▶ **PROBLEM REQUIREMENTS**: Everything in the records except the pictures needs to be printed again exactly.

BEGIN

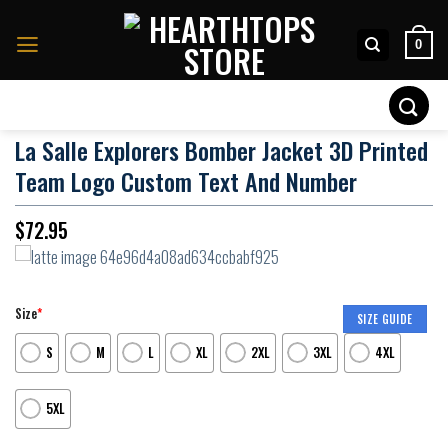
Skip
to
0
content
Search
for:
La Salle Explorers Bomber Jacket 3D Printed
Team Logo Custom Text And Number
$
72.95
Size
*
SIZE GUIDE
S
M
L
XL
2XL
3XL
4XL
5XL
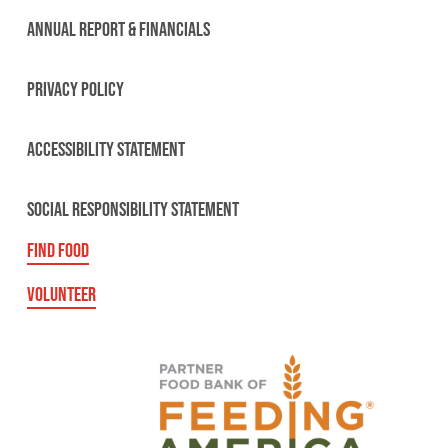
ANNUAL REPORT & FINANCIALS
PRIVACY POLICY
ACCESSIBILITY STATEMENT
SOCIAL RESPONSIBILITY STATEMENT
FIND FOOD
VOLUNTEER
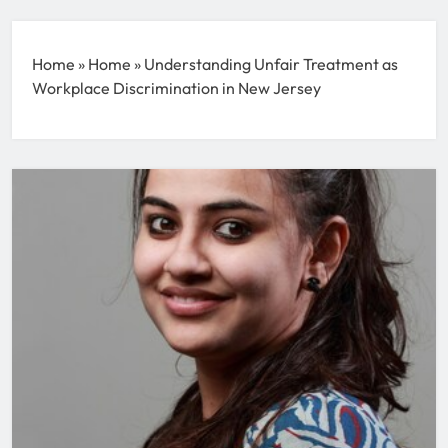
Home
»
Home
»
Understanding Unfair Treatment as
Workplace Discrimination in New Jersey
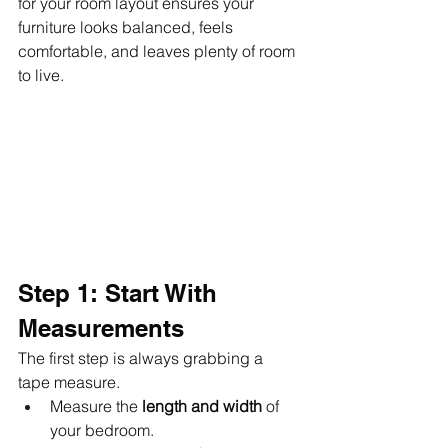
for your room layout ensures your 
furniture looks balanced, feels 
comfortable, and leaves plenty of room 
to live.
Step 1: Start With 
Measurements
The first step is always grabbing a 
tape measure.
Measure the 
length and width
 of 
your bedroom.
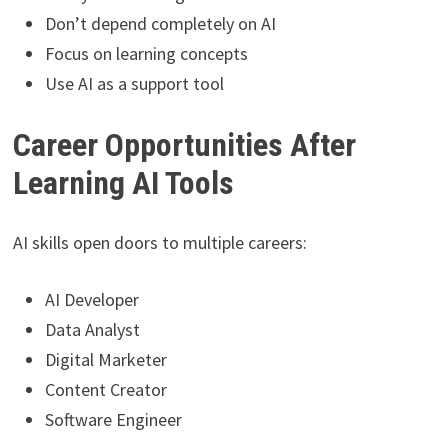
Don’t depend completely on AI
Focus on learning concepts
Use AI as a support tool
Career Opportunities After
Learning AI Tools
AI skills open doors to multiple careers:
AI Developer
Data Analyst
Digital Marketer
Content Creator
Software Engineer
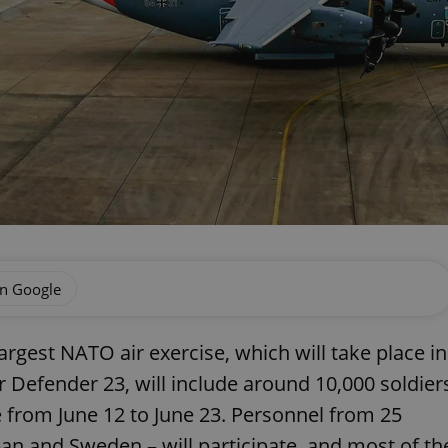
on Google
largest NATO air exercise, which will take place in
 Defender 23, will include around 10,000 soldier
ace from June 12 to June 23. Personnel from 25
an and Sweden – will participate, and most of th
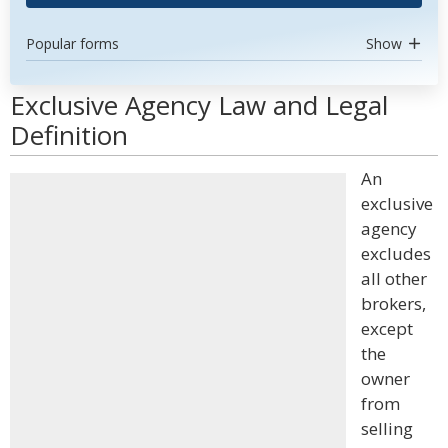
Popular forms
Show
Exclusive Agency Law and Legal
Definition
An
exclusive
agency
excludes
all other
brokers,
except
the
owner
from
selling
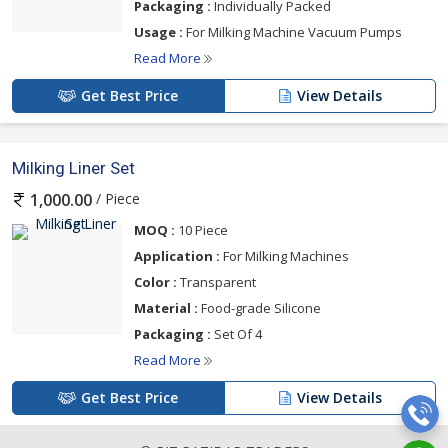
Packaging :
Individually Packed
Usage :
For Milking Machine Vacuum Pumps
Read More
Get Best Price
View Details
Milking Liner Set
/ Piece
1,000.00
MOQ :
10 Piece
Application :
For Milking Machines
Color :
Transparent
Material :
Food-grade Silicone
Packaging :
Set Of 4
Read More
Get Best Price
View Details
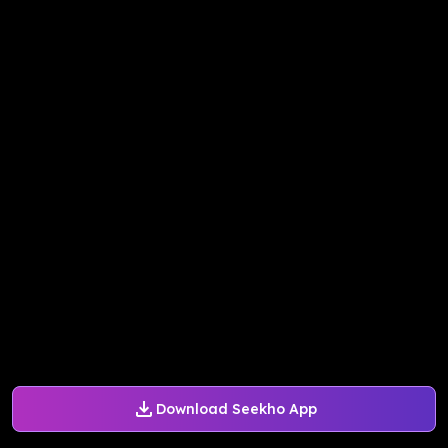
Download Seekho App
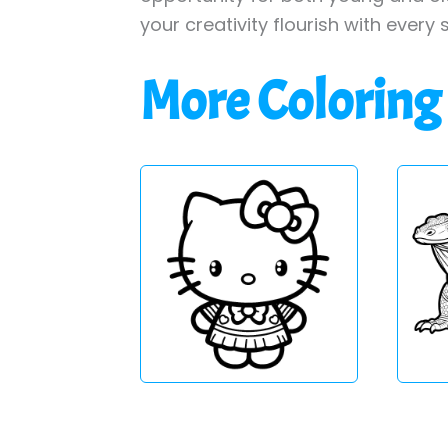
your creativity flourish with every 
More Coloring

END

▶ **YOUR RESPONSE**:
Skip
to
0
content
Search
for:
La Salle Explorers Bomber Jacket 3D Printed
Team Logo Custom Text And Number
$
72.95
Size
*
SIZE GUIDE
S
M
L
XL
2XL
3XL
4XL
5XL
ANNUAL REPORT & FINANCIALS
PRIVACY POLICY
ACCESSIBILITY STATEMENT
SOCIAL RESPONSIBILITY STATEMENT
FIND FOOD
VOLUNTEER
Home
»
Home
»
Understanding Unfair Treatment as
Workplace Discrimination in New Jersey
for your room layout ensures your 
furniture looks balanced, feels 
comfortable, and leaves plenty of room 
to live.
Step 1: Start With 
Measurements
The first step is always grabbing a 
tape measure.
Measure the 
length and width
 of 
your bedroom.
Don’t depend completely on AI
Focus on learning concepts
Use AI as a support tool
Career Opportunities After
Learning AI Tools
AI skills open doors to multiple careers:
AI Developer
Data Analyst
Digital Marketer
Content Creator
Software Engineer
on Google
largest NATO air exercise, which will take place in
 Defender 23, will include around 10,000 soldier
ace from June 12 to June 23. Personnel from 25
an and Sweden – will participate, and most of th
Popular forms
Show
Exclusive Agency Law and Legal
Definition
An
exclusive
agency
excludes
all other
brokers,
except
the
owner
from
selling
Packaging :
Individually Packed
Usage :
For Milking Machine Vacuum Pumps
Read More
Get Best Price
View Details
Milking Liner Set
/ Piece
1,000.00
MOQ :
10 Piece
Application :
For Milking Machines
Color :
Transparent
Material :
Food-grade Silicone
Packaging :
Set Of 4
Read More
Get Best Price
View Details
Download Seekho App
your creativity flourish with every 
More Coloring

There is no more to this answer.